» **To do**
Look below for the line with "Оригінальна", then repeat it and all lines after it, exactly, minus any pictures.
== Segment start ==
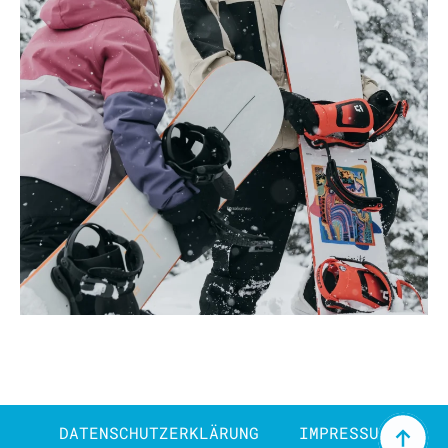
DATENSCHUTZERKLÄRUNG
IMPRESSUM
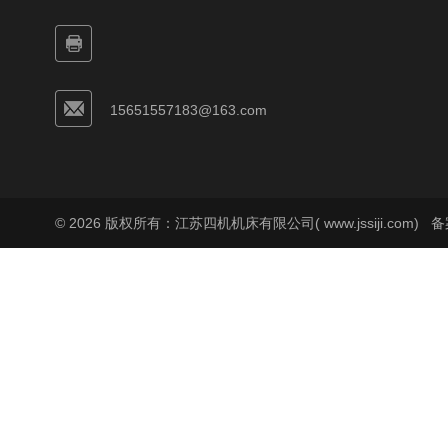
15651557183@163.com
© 2026 版权所有：江苏四机机床有限公司( www.jssiji.com)
备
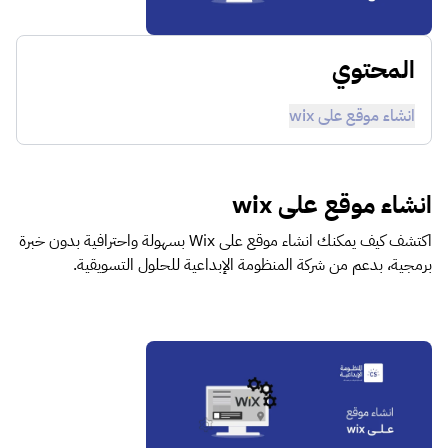
المحتوي
انشاء موقع على wix
انشاء موقع على wix
اكتشف كيف يمكنك انشاء موقع على Wix بسهولة واحترافية بدون خبرة
برمجية، بدعم من شركة المنظومة الإبداعية للحلول التسويقية.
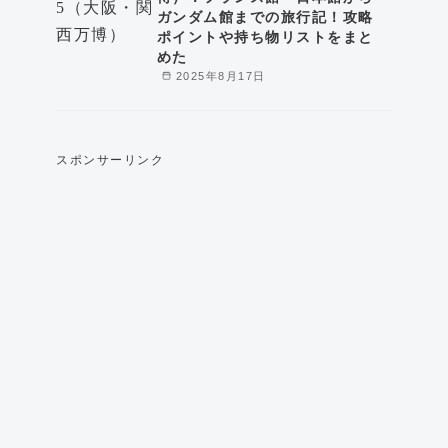
ガンダム館までの旅行記！攻略
ポイントや持ち物リストをまと
めた
2025年8月17日
スポンサーリンク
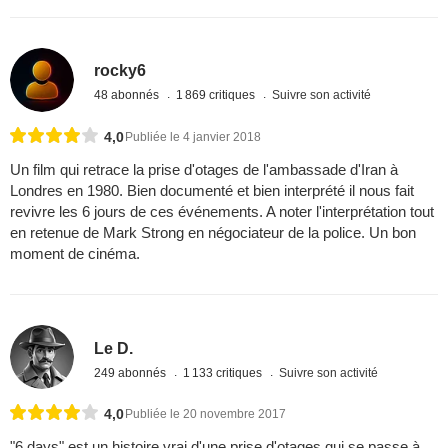
rocky6
48 abonnés
1 869 critiques
Suivre son activité
4,0
Publiée le 4 janvier 2018
Un film qui retrace la prise d'otages de l'ambassade d'Iran à
Londres en 1980. Bien documenté et bien interprété il nous fait
revivre les 6 jours de ces événements. A noter l'interprétation tout
en retenue de Mark Strong en négociateur de la police. Un bon
moment de cinéma.
Le D.
249 abonnés
1 133 critiques
Suivre son activité
4,0
Publiée le 20 novembre 2017
"6 days" est un histoire vrai d'une prise d'otages qui se passe à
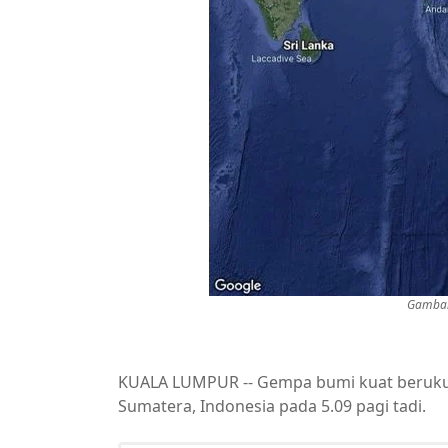
Gambar
KUALA LUMPUR -- Gempa bumi kuat berukura
Sumatera, Indonesia pada 5.09 pagi tadi.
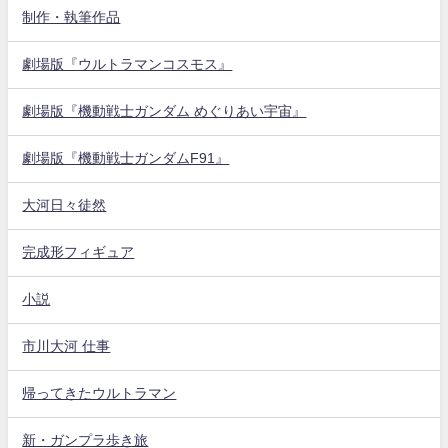
制作・執筆作品
劇場版『ウルトラマンコスモス』
劇場版『機動戦士ガンダム めぐりあい宇宙』
劇場版『機動戦士ガンダムF91』
大河日々徒然
完成形フィギュア
小説
市川大河 仕事
帰ってきたウルトラマン
新・ガンプラ歩き旅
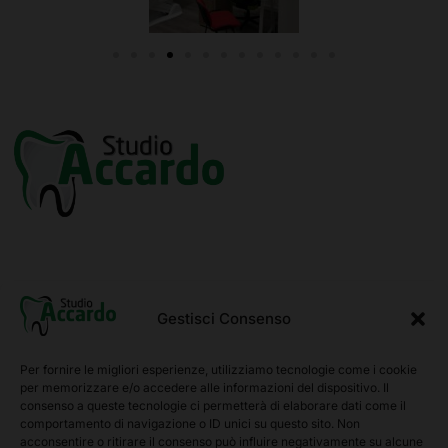
Via Vittorio Emanuele, 179
91028 Partanna (TP)
Gestisci Consenso
Azienda
Per fornire le migliori esperienze, utilizziamo tecnologie come i cookie
per memorizzare e/o accedere alle informazioni del dispositivo. Il
consenso a queste tecnologie ci permetterà di elaborare dati come il
Team
comportamento di navigazione o ID unici su questo sito. Non
Sedi
acconsentire o ritirare il consenso può influire negativamente su alcune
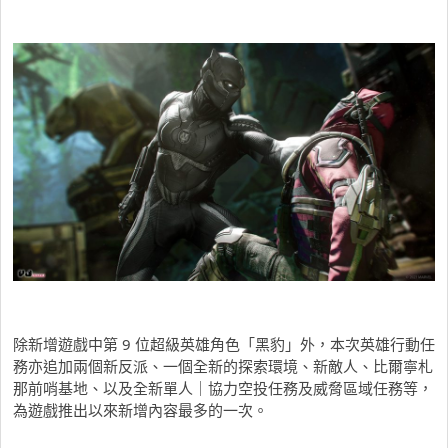
除新增遊戲中第 9 位超級英雄角色「黑豹」外，本次英雄行動任
務亦追加兩個新反派、一個全新的探索環境、新敵人、比爾寧札
那前哨基地、以及全新單人｜協力空投任務及威脅區域任務等，
為遊戲推出以來新增內容最多的一次。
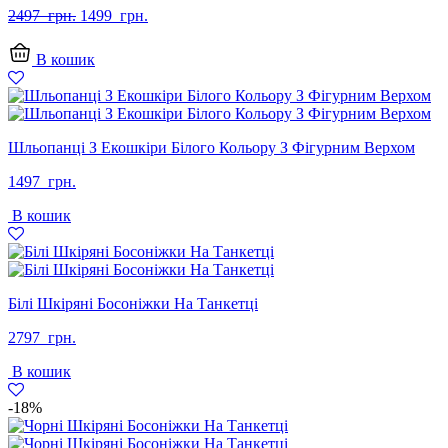
Оригінальна
Поточна
2497
грн.
1499
грн.
ціна:
ціна:
2497
1499
В кошик
грн..
грн..
Шльопанці З Екошкіри Білого Кольору З Фігурним Верхом
1497
грн.
В кошик
Білі Шкіряні Босоніжки На Танкетці
2797
грн.
В кошик
-18%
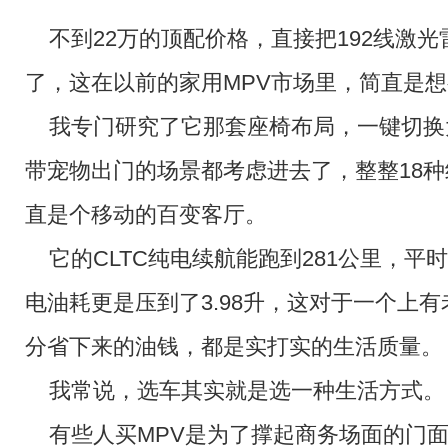
不到22万的顶配价格，直接把192线激光
了，这在以前的家用MPV市场里，简直是
我专门研究了它那套座椅布局，一键切换
带宠物出门的场景都考虑进去了，整整18
直是个移动的百变客厅。
它的CLTC纯电续航能跑到281公里，
电油耗更是压到了3.98升，这对于一个上
分省下来的油钱，都是实打实的生活质量。
我常说，选车其实就是选一种生活方式。
有些人买MPV是为了撑起商务场面的门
== Segment end ==
» **Response for this exercise**
Оригінальна
Поточна
2497
грн.
1499
грн.
ціна:
ціна:
2497
1499
В кошик
грн..
грн..
Шльопанці З Екошкіри Білого Кольору З Фігурним Верхом
1497
грн.
В кошик
Білі Шкіряні Босоніжки На Танкетці
2797
грн.
В кошик
-18%
不到22万的顶配价格，直接把192线激光
了，这在以前的家用MPV市场里，简直是
我专门研究了它那套座椅布局，一键切换
带宠物出门的场景都考虑进去了，整整18
直是个移动的百变客厅。
它的CLTC纯电续航能跑到281公里，
电油耗更是压到了3.98升，这对于一个上
分省下来的油钱，都是实打实的生活质量。
我常说，选车其实就是选一种生活方式。
有些人买MPV是为了撑起商务场面的门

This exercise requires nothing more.